Influence of the neutron-skin effect on nuclear isobar collisions at RHIC

TL;DR

This study investigates how neutron skin and nuclear deformation affect magnetic fields and eccentricity in isobar collisions at RHIC, impacting the interpretation of the Chiral Magnetic Effect signal.

Contribution

It introduces isospin-dependent nucleon correlations and deformation effects into geometric models, revealing their influence on magnetic field differences and eccentricity in isobar collisions.

Findings

Neutron skin effect reduces magnetic field difference by half in peripheral collisions.

Deformation increases eccentricity by up to 10%.
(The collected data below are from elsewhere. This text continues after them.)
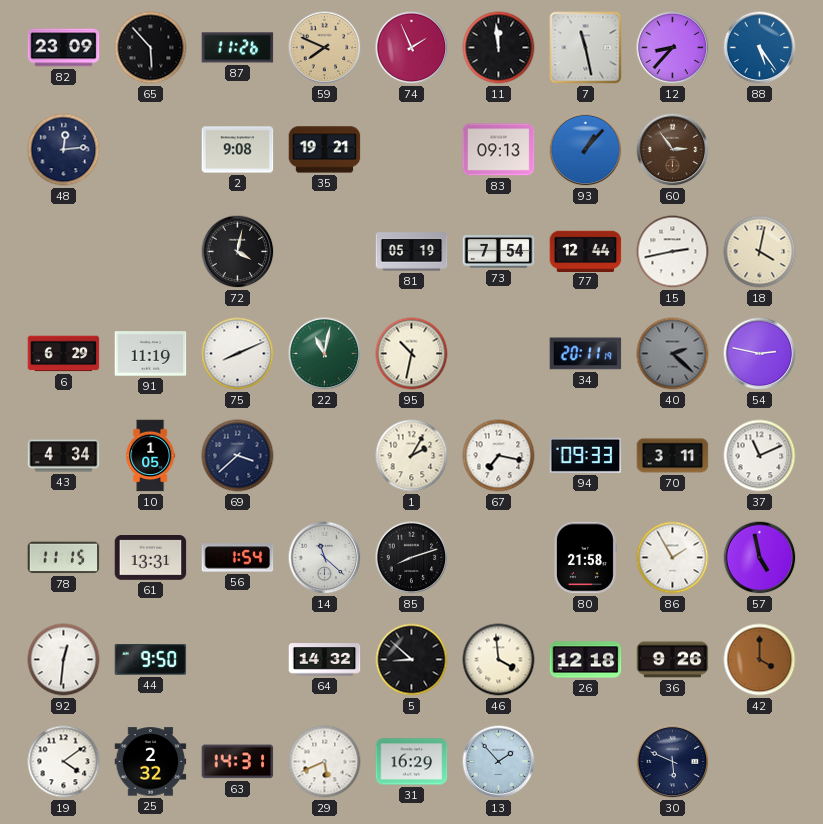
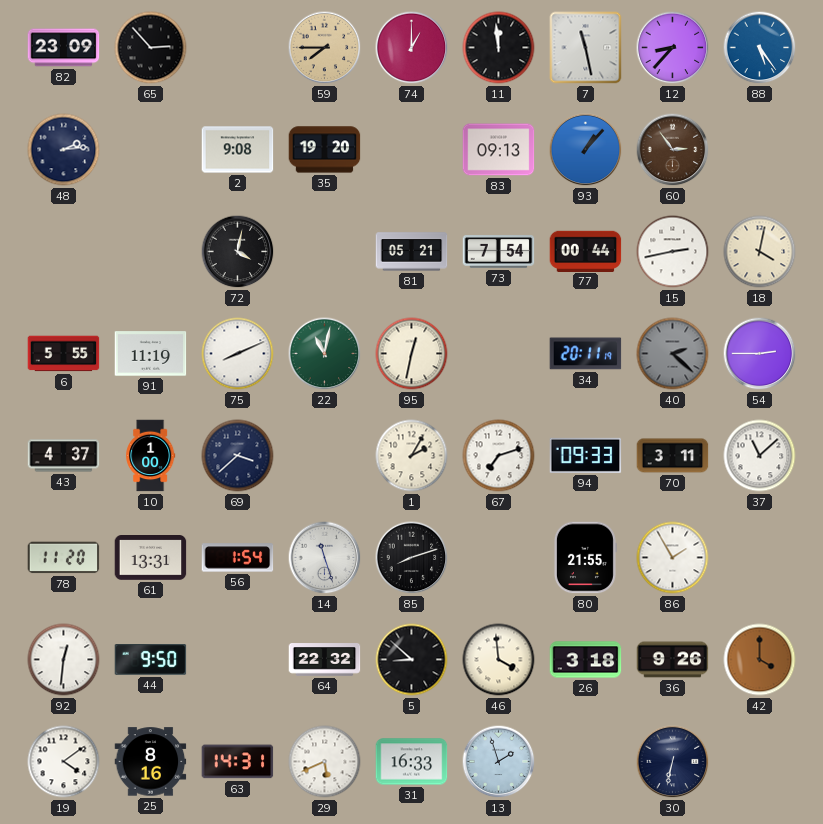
65: 5:53 -> 2:53
87: 11:26 -> none
59: 7:49 -> 7:45
74: 1:56 -> 1:00
48: 12:14 -> 2:14
35: 19:21 -> 19:20
81: 05:19 -> 05:21
77: 12:44 -> 00:44
6: 6:29 -> 5:55
95: 10:32 -> 12:32
54: 2:47 -> 2:45
43: 4:34 -> 4:37
10: 1:05 -> 1:00
67: 7:17 -> 7:12
37: 11:11 -> 11:08
78: 11:15 -> 11:20
14: 11:22 -> 11:27
80: 21:58 -> 21:55
57: 4:58 -> none
64: 14:32 -> 22:32
26: 12:18 -> 3:18
25: 2:32 -> 8:16
31: 16:29 -> 16:33
13: 1:53 -> 1:57
30: 5:49 -> 6:32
Neutron skin and correlations minimally affect traditional geometric observables.

Abstract

The unambiguous observation of a Chiral Magnetic Effect (CME)-driven charge separation is the core aim of the isobar program at RHIC consisting of ${^{96}_{40}}$Zr+${^{96}_{40}}$Zr and ${^{96}_{44}}$Ru+${^{96}_{44}}$Ru collisions at $\sqrt {s_{\rm NN}}\!=\!200$ GeV. We quantify the role of the spatial distributions of the nucleons in the isobars on both eccentricity and magnetic field strength within a relativistic hadronic transport approach (SMASH, Simulating Many Accelerated Strongly-interacting Hadrons). In particular, we introduce isospin-dependent nucleon-nucleon spatial correlations in the geometric description of both nuclei, deformation for ${^{96}_{44}}$Ru and the so-called neutron skin effect for the neutron-rich isobar i.e. ${^{96}_{40}}$Zr. The main result of this study is a reduction of the magnetic field strength difference between ${^{96}_{44}}$Ru+${^{96}_{44}}$Ru and ${^{96}_{40}}$Zr+${^{96}_{40}}$Zr by a factor of 2, from $10\%$ to $5\%$ in peripheral collisions when the neutron-skin effect is included. Further, we find an increase of eccentricity by up to 10$\%$ when deformation is taken into account while neither the neutron skin effect nor the nucleon-nucleon correlations result into a significant modification of this observable with respect to the traditional Woods-Saxon modeling. Our results suggest a significantly smaller CME signal to background ratio for the experimental charge separation measurement in peripheral collisions with the isobar systems than previously expected.